TASK OBJECTIVE — In your reply, reproduce the lines from the first one below to the line containing "近くにコンビニはなく、購買が開くのは１１時過ぎ…", inclusive, exactly as they stand.

MATERIAL FOR THIS EXERCISE —
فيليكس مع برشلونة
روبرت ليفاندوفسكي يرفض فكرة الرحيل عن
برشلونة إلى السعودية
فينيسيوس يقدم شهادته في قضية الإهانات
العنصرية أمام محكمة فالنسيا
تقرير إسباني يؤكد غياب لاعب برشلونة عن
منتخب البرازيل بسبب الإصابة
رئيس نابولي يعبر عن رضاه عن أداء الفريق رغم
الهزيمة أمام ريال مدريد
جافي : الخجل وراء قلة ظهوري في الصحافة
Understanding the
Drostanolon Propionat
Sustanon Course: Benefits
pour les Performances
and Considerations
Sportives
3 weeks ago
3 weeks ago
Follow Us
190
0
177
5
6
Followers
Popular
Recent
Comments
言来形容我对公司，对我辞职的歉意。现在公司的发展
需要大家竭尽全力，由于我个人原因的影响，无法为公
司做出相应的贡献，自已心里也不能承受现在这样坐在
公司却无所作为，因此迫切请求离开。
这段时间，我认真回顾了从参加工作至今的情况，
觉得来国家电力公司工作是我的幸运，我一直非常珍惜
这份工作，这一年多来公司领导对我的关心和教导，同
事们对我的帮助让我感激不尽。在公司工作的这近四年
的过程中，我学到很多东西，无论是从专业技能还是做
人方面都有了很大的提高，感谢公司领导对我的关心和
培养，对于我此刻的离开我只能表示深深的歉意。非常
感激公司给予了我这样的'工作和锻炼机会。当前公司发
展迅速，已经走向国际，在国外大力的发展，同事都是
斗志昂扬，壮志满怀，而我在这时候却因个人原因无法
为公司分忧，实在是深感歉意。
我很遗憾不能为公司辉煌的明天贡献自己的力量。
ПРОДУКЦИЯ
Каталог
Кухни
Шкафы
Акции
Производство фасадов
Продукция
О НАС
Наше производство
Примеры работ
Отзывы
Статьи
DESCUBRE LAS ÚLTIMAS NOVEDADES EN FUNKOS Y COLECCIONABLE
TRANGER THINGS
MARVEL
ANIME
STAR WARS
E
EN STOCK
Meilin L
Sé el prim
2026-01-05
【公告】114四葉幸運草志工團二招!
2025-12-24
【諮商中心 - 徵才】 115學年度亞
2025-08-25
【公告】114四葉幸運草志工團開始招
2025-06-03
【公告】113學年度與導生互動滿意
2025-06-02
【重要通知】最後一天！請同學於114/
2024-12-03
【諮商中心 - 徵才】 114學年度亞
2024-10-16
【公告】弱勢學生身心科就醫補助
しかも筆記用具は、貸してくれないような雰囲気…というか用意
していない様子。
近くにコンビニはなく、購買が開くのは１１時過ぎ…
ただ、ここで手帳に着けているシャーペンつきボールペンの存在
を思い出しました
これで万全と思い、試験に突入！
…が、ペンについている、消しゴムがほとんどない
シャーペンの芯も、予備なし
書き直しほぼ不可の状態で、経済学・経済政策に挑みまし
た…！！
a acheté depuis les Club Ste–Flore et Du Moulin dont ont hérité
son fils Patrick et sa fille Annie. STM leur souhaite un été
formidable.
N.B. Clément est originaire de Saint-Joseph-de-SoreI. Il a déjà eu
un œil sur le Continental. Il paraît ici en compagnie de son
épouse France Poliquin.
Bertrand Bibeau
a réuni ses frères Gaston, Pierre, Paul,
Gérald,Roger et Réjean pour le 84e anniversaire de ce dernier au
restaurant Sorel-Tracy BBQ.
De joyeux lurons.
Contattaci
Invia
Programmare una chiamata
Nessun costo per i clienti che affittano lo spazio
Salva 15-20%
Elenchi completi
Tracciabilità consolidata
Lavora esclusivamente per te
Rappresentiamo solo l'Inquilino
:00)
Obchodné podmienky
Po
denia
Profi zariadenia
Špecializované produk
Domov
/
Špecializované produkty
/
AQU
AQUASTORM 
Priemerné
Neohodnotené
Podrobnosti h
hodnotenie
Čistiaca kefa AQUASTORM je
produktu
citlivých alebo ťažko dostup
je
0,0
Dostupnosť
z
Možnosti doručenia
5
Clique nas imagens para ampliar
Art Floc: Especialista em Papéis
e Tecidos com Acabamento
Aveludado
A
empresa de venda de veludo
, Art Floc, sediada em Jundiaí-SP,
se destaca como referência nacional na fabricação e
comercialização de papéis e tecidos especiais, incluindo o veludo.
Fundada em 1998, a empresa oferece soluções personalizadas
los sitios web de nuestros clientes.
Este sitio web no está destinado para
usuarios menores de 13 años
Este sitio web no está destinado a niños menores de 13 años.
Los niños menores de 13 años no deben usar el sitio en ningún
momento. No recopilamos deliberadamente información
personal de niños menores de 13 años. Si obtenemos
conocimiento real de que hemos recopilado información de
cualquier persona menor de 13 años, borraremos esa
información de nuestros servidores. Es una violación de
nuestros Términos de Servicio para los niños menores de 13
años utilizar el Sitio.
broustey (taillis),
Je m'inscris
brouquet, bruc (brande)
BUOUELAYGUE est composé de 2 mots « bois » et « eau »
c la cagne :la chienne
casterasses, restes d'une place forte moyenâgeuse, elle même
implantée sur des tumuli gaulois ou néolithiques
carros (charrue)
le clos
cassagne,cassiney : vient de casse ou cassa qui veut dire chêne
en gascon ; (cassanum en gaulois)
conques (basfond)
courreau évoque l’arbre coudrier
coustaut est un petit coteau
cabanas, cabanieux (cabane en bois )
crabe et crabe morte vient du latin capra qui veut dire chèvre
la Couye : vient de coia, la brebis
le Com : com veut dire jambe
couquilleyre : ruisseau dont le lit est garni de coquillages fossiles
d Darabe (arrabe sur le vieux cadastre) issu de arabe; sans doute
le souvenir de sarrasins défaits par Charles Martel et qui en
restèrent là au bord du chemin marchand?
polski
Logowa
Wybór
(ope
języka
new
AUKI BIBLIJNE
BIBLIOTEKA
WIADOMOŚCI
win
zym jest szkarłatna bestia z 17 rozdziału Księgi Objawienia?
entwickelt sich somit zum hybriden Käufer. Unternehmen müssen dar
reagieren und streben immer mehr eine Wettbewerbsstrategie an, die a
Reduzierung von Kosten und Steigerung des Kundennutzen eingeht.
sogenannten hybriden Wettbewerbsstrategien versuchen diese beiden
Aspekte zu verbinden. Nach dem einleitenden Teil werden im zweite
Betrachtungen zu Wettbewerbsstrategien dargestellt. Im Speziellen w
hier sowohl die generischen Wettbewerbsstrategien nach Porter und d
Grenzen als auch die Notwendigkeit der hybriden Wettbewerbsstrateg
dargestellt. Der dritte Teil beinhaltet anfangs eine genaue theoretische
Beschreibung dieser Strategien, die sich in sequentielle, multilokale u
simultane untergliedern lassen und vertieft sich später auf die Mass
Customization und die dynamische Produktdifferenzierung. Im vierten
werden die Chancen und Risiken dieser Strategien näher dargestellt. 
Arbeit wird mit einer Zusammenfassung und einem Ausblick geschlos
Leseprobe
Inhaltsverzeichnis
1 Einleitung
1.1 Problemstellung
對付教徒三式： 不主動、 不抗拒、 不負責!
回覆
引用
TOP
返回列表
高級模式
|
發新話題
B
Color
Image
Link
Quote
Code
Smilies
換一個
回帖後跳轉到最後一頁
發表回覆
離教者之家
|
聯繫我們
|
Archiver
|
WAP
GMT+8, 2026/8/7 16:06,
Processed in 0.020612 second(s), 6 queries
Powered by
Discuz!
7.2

PROBLEM SOLUTION —
فيليكس مع برشلونة
روبرت ليفاندوفسكي يرفض فكرة الرحيل عن
برشلونة إلى السعودية
فينيسيوس يقدم شهادته في قضية الإهانات
العنصرية أمام محكمة فالنسيا
تقرير إسباني يؤكد غياب لاعب برشلونة عن
منتخب البرازيل بسبب الإصابة
رئيس نابولي يعبر عن رضاه عن أداء الفريق رغم
الهزيمة أمام ريال مدريد
جافي : الخجل وراء قلة ظهوري في الصحافة
Understanding the
Drostanolon Propionat
Sustanon Course: Benefits
pour les Performances
and Considerations
Sportives
3 weeks ago
3 weeks ago
Follow Us
190
0
177
5
6
Followers
Popular
Recent
Comments
言来形容我对公司，对我辞职的歉意。现在公司的发展
需要大家竭尽全力，由于我个人原因的影响，无法为公
司做出相应的贡献，自已心里也不能承受现在这样坐在
公司却无所作为，因此迫切请求离开。
这段时间，我认真回顾了从参加工作至今的情况，
觉得来国家电力公司工作是我的幸运，我一直非常珍惜
这份工作，这一年多来公司领导对我的关心和教导，同
事们对我的帮助让我感激不尽。在公司工作的这近四年
的过程中，我学到很多东西，无论是从专业技能还是做
人方面都有了很大的提高，感谢公司领导对我的关心和
培养，对于我此刻的离开我只能表示深深的歉意。非常
感激公司给予了我这样的'工作和锻炼机会。当前公司发
展迅速，已经走向国际，在国外大力的发展，同事都是
斗志昂扬，壮志满怀，而我在这时候却因个人原因无法
为公司分忧，实在是深感歉意。
我很遗憾不能为公司辉煌的明天贡献自己的力量。
ПРОДУКЦИЯ
Каталог
Кухни
Шкафы
Акции
Производство фасадов
Продукция
О НАС
Наше производство
Примеры работ
Отзывы
Статьи
DESCUBRE LAS ÚLTIMAS NOVEDADES EN FUNKOS Y COLECCIONABLE
TRANGER THINGS
MARVEL
ANIME
STAR WARS
E
EN STOCK
Meilin L
Sé el prim
2026-01-05
【公告】114四葉幸運草志工團二招!
2025-12-24
【諮商中心 - 徵才】 115學年度亞
2025-08-25
【公告】114四葉幸運草志工團開始招
2025-06-03
【公告】113學年度與導生互動滿意
2025-06-02
【重要通知】最後一天！請同學於114/
2024-12-03
【諮商中心 - 徵才】 114學年度亞
2024-10-16
【公告】弱勢學生身心科就醫補助
しかも筆記用具は、貸してくれないような雰囲気…というか用意
していない様子。
近くにコンビニはなく、購買が開くのは１１時過ぎ…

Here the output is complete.